When Taryn met her husband, Alan Palfreyman, she wasn’t after a man of any sort, let alone a rich one. She only wanted something to eat, a glass of wine, a comfortable place to sit. She’d been caught in Frankfurt Airport by a cancelled flight on a budget airline. She’d had a holiday in Greece, on a beach she went to only at dusk, because the sun was fierce and her skin very fair. She was on her way home-sea salt still powdering her faintly mauve-shaded white skin; salt in her hair too, so that it was curling and almost black in its thicknesses. Taryn was superficially tired and very hungry, so she staked out the first-class lounges and shamelessly followed one man, a self-contained individual whose passing glance had registered not exactly interest but passive admiration, as if she were a fine watch and he had enough watches. Taryn followed him up the escalator, and when he was showing his membership card to the woman at the front desk of a hushed and scented lounge, and that woman was saying, ‘Good afternoon, Mr Palfreyman,’ Taryn gently slipped her arm through his and said, ‘Mr Palfreyman and guest.’

Alan looked at her in surprise but consented. ‘And guest.’ And they were through, arm in arm.

Taryn was twenty-three when she married, the same age Beatrice had been when she died. Webber had three years of his sentence left to run-if he was serving the full sentence. Taryn’s mother had gone. Addy Cornick had been battling breast cancer for years and was in remission when Beatrice was killed. Shortly before Webber’s trial Taryn’s mother had one of her twice yearly check-ups. Taryn went with her mother for the follow-up appointment. When Addy Cornick’s oncologist told her she was still in remission she wept, not with relief, but bitterly, like someone who has had the worst possible news. She wiped her eyes and shrank in her chair, saying to herself, over and over, ‘Do I have to keep doing this?’ Meaning, ‘Must I go on living?’ Then, once the trial was over, Addy lost ground. She gave up. She seemed to be in a hurry to leave the world before her daughter’s killer returned to it.

For much of that period Taryn’s father was in New Zealand. Basil Cornick had a role in what he invariably referred to as ‘a juicy fantasy franchise’. It made him a lot of money, though the lonely interactions with imaginary friends and foes in front of a green screen almost robbed him of his lifelong joy in acting. Taryn’s father returned for her wedding. He gave her away. He also gave a speech and got the guests to raise their glasses to Beatrice: ‘My elder girl, who was tragically taken from us by violence, four years ago.’

Taryn carefully avoided looking at her husband. He knew she’d had a sister, and that Beatrice was dead. But she’d only told him that Bea was hit by a car. Perhaps, when her father was making his overly informative toast, she should have met Alan’s eyes so he’d at least see her wondering what he might be thinking. Taryn had, after all, wanted to share her life. To at least have a roost, as if she were a solitary ocean-going bird looking for somewhere solid to set down, no matter how bare and exposed it might be.
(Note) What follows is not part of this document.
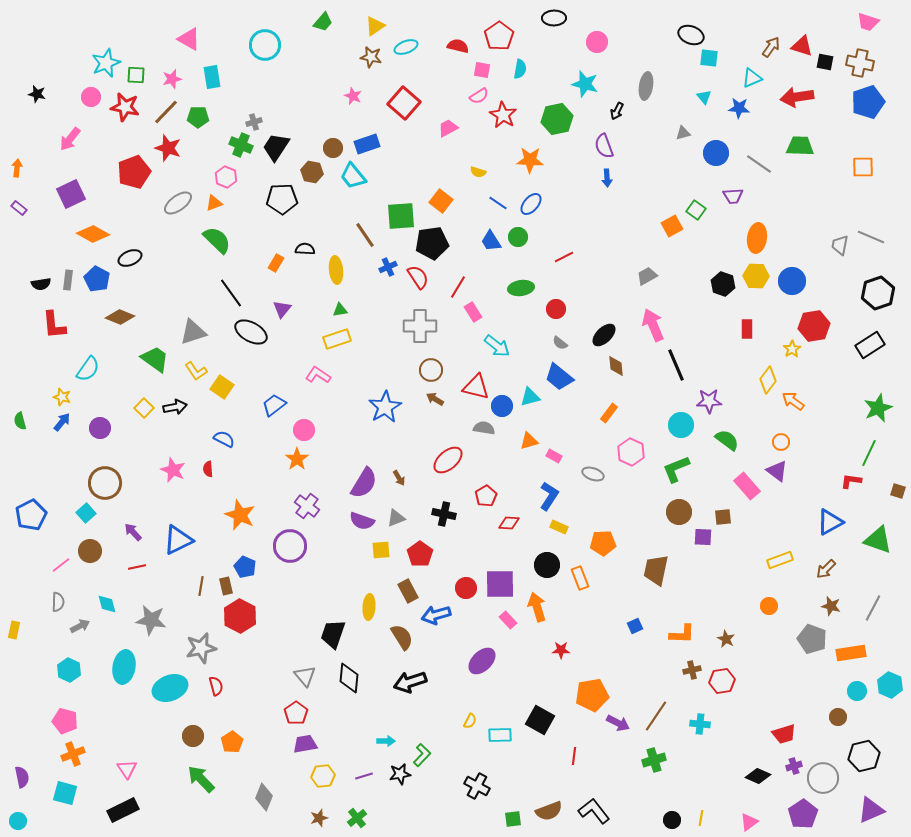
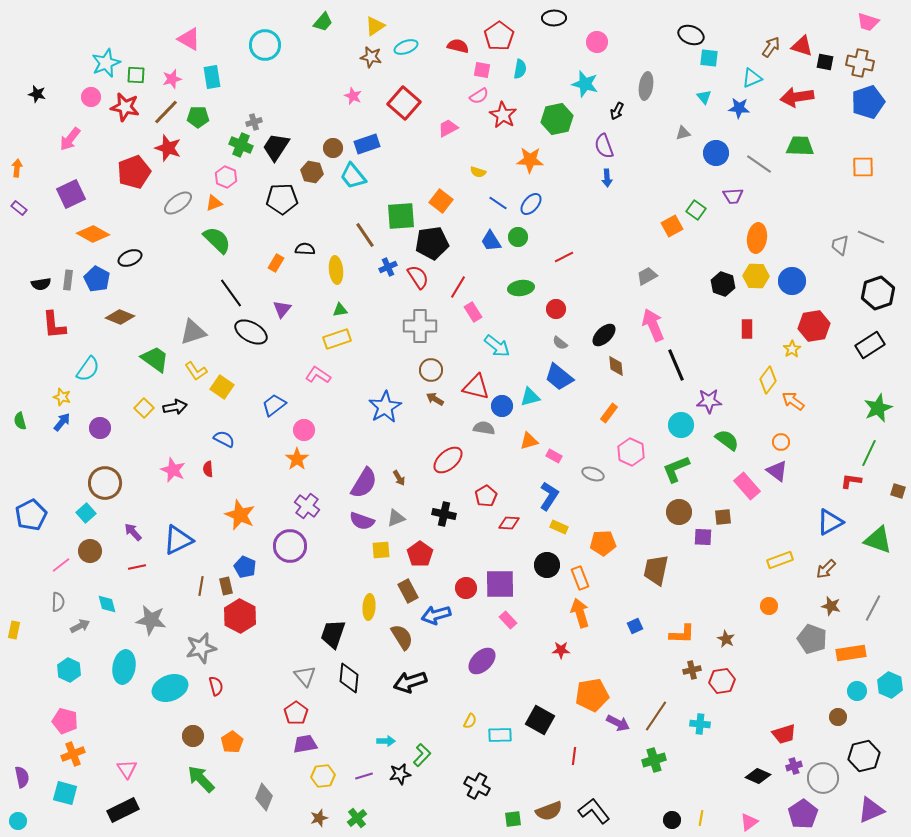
orange arrow at (537, 607): moved 43 px right, 6 px down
On her wedding night Alan was still a little under the shadow of the loneliness he’d felt as he sat, his face stiff with shock, hearing his bride’s rather off-putting actor father outline the appalling story of her sister’s murder. The speech had been so strange, somewhere between sentimental and perfunctory. Sitting with his bride on a splendid hotel bed, that loneliness wasn’t a thing Alan could recall in its horrible purity. He refused it, because he loved Taryn, the mysterious woman with wounds so deep she hid them from him. He hadn’t yet begun to think, Who am I to her that she hides a thing like that from me? Alan Palfreyman thought too well of himself for that.
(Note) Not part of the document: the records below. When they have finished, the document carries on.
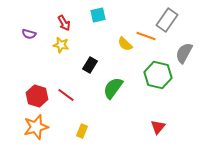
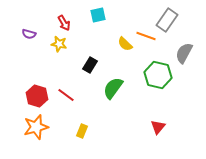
yellow star: moved 2 px left, 1 px up
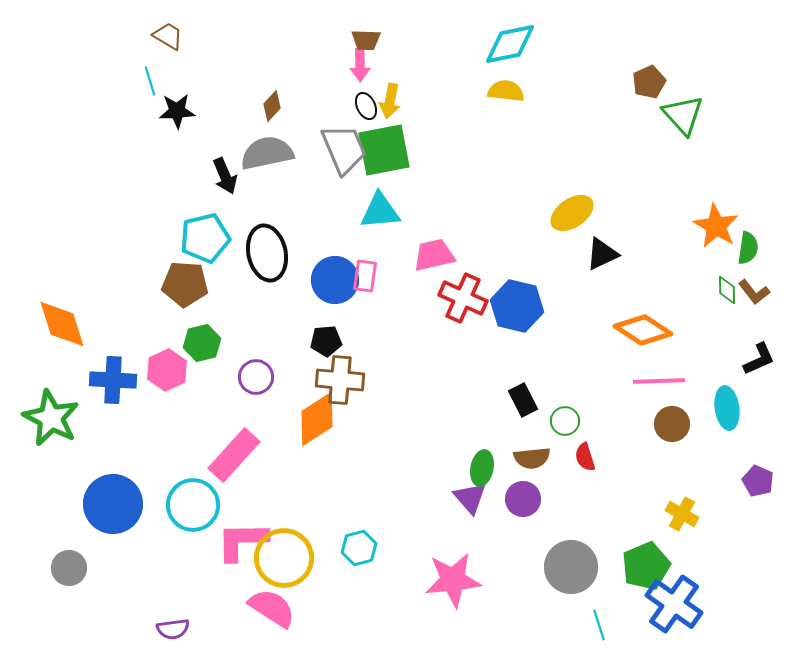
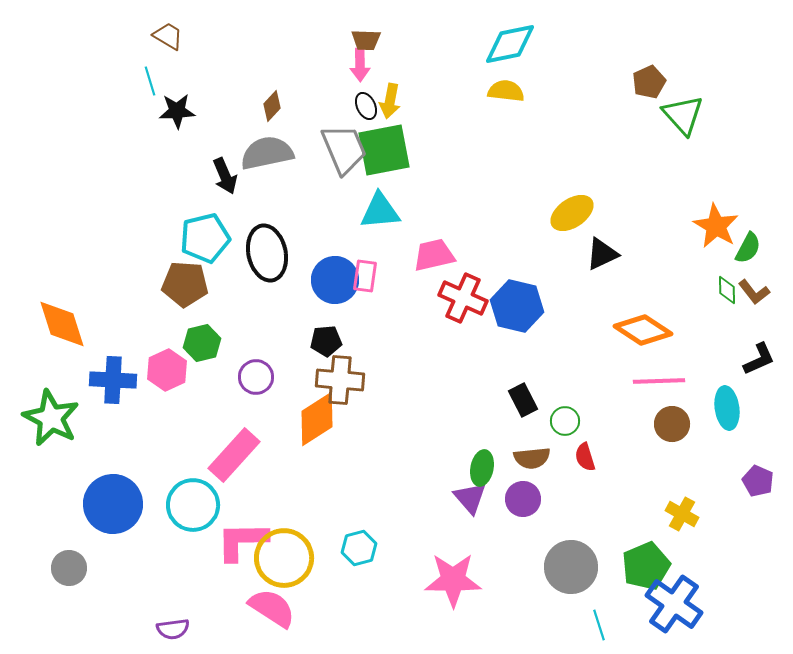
green semicircle at (748, 248): rotated 20 degrees clockwise
pink star at (453, 580): rotated 6 degrees clockwise
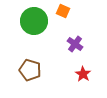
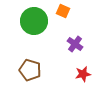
red star: rotated 28 degrees clockwise
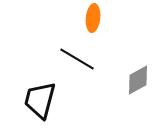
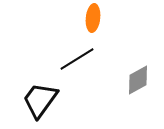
black line: rotated 63 degrees counterclockwise
black trapezoid: rotated 21 degrees clockwise
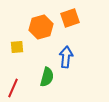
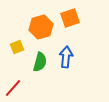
yellow square: rotated 16 degrees counterclockwise
green semicircle: moved 7 px left, 15 px up
red line: rotated 18 degrees clockwise
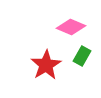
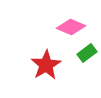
green rectangle: moved 5 px right, 3 px up; rotated 24 degrees clockwise
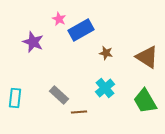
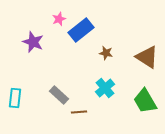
pink star: rotated 24 degrees clockwise
blue rectangle: rotated 10 degrees counterclockwise
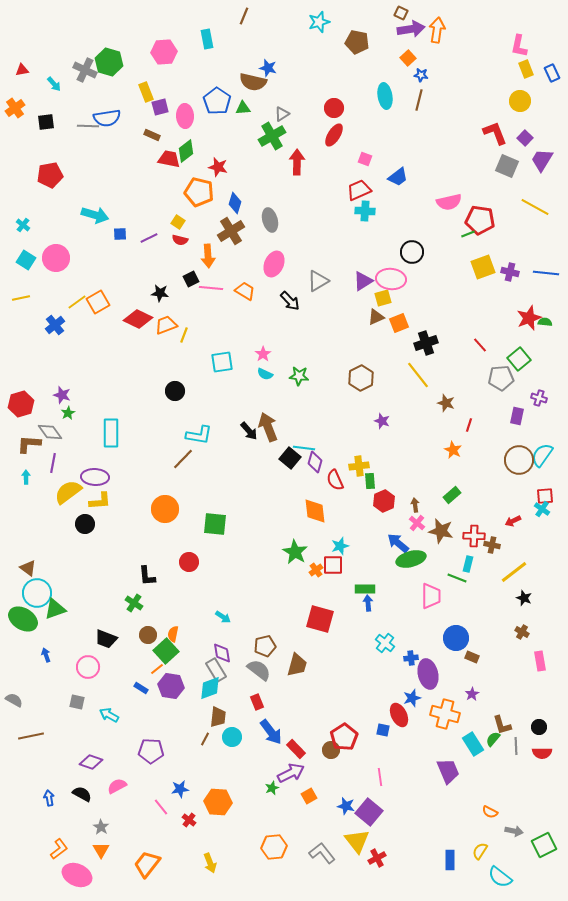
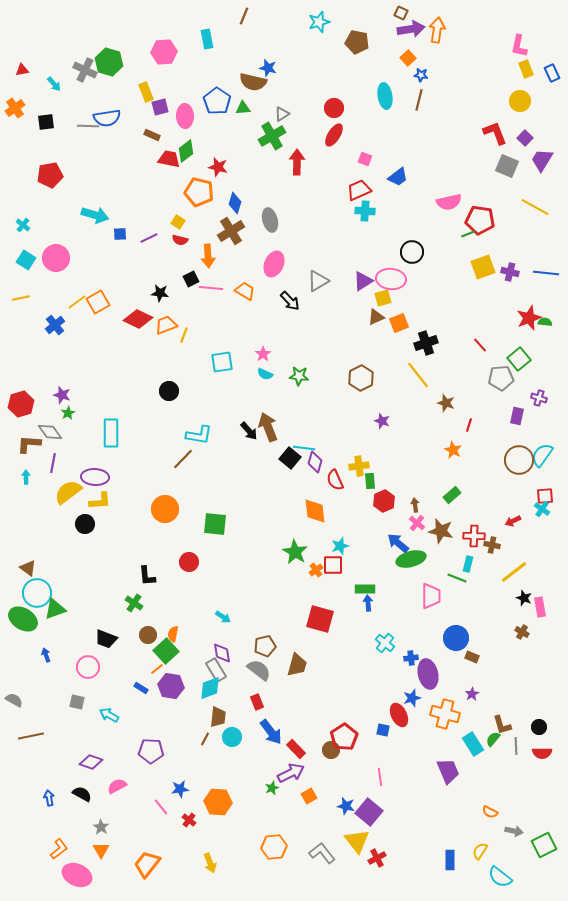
black circle at (175, 391): moved 6 px left
pink rectangle at (540, 661): moved 54 px up
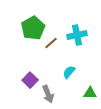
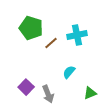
green pentagon: moved 2 px left; rotated 25 degrees counterclockwise
purple square: moved 4 px left, 7 px down
green triangle: rotated 24 degrees counterclockwise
Once they were finally alone, Alan took Taryn’s face between his hands and looked into her eyes. ‘You’re so sad, Taryn, and haunted, and out of step with others.’
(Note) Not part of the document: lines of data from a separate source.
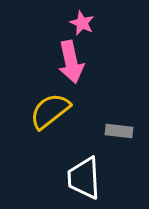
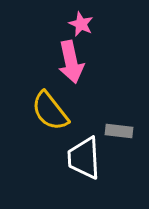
pink star: moved 1 px left, 1 px down
yellow semicircle: rotated 90 degrees counterclockwise
white trapezoid: moved 20 px up
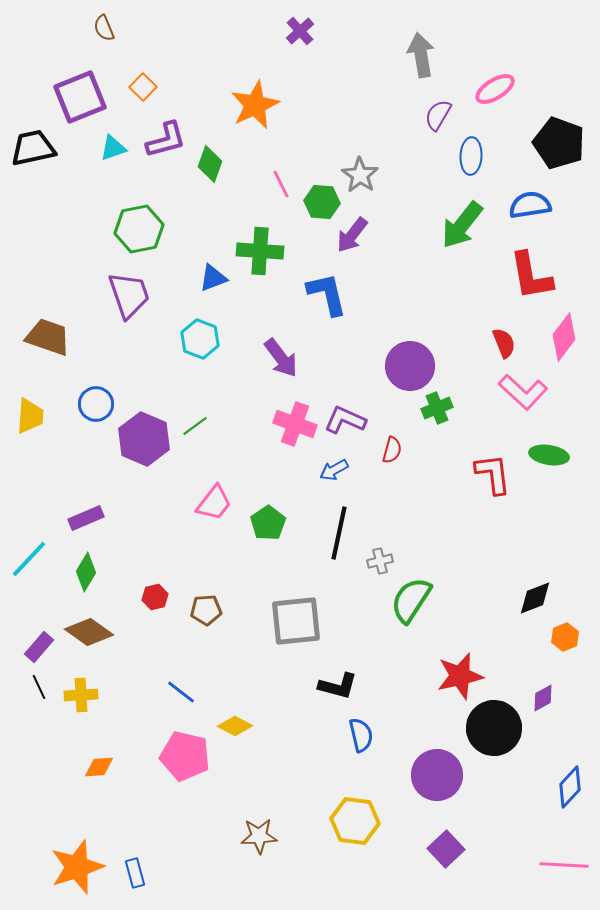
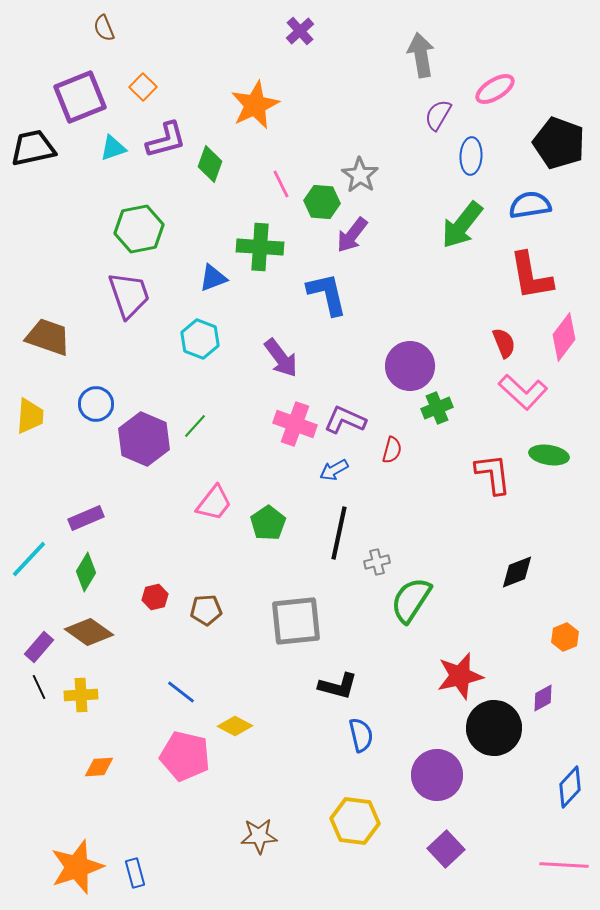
green cross at (260, 251): moved 4 px up
green line at (195, 426): rotated 12 degrees counterclockwise
gray cross at (380, 561): moved 3 px left, 1 px down
black diamond at (535, 598): moved 18 px left, 26 px up
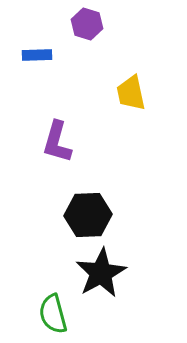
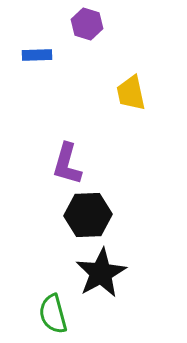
purple L-shape: moved 10 px right, 22 px down
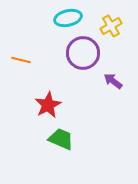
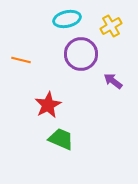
cyan ellipse: moved 1 px left, 1 px down
purple circle: moved 2 px left, 1 px down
Even Taryn could see this was true. She was always studying the world, not rapt or curious, but patient and dutiful, as if the world was something she’d paid good money to see. She was studying it now too-in the shape of Alan’s tender, troubled face. She was listening to the whisper of his smooth palm on the skin of her jaw, as he gazed at her and said, ‘Who are you, Taryn?’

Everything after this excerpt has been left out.